Page-level text extractions:
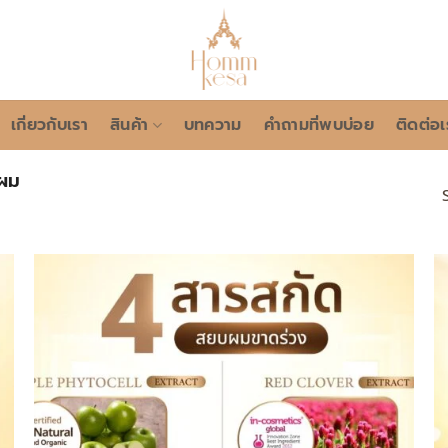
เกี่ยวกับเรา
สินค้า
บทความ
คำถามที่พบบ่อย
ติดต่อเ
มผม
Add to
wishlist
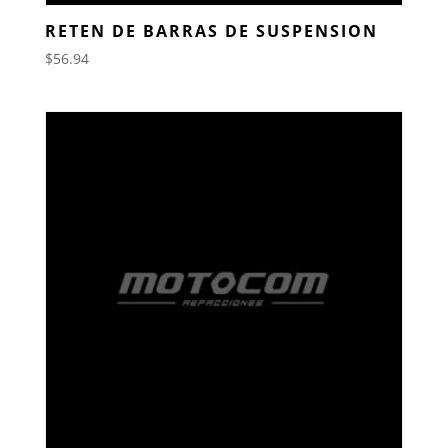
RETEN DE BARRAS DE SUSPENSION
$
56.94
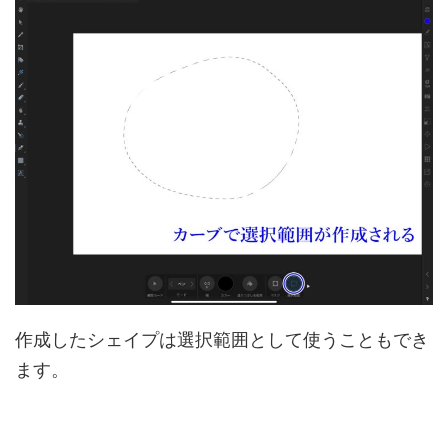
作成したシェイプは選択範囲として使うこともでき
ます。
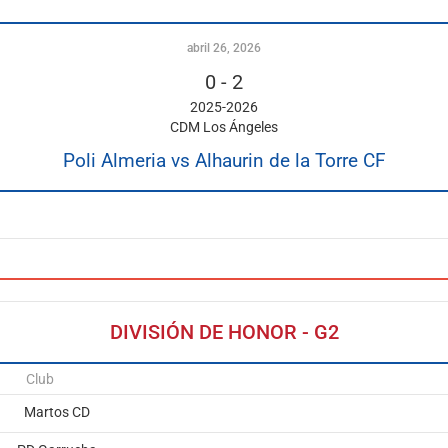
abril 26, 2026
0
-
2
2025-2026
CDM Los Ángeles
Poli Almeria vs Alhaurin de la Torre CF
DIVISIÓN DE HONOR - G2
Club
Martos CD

What to produce: Your task is to copy exactly, and only, the lines from the line with "CDM Los Ángeles" through the last line of the entries, both included.

Solution to the problem:
CDM Los Ángeles
Poli Almeria vs Alhaurin de la Torre CF
DIVISIÓN DE HONOR - G2
Club
Martos CD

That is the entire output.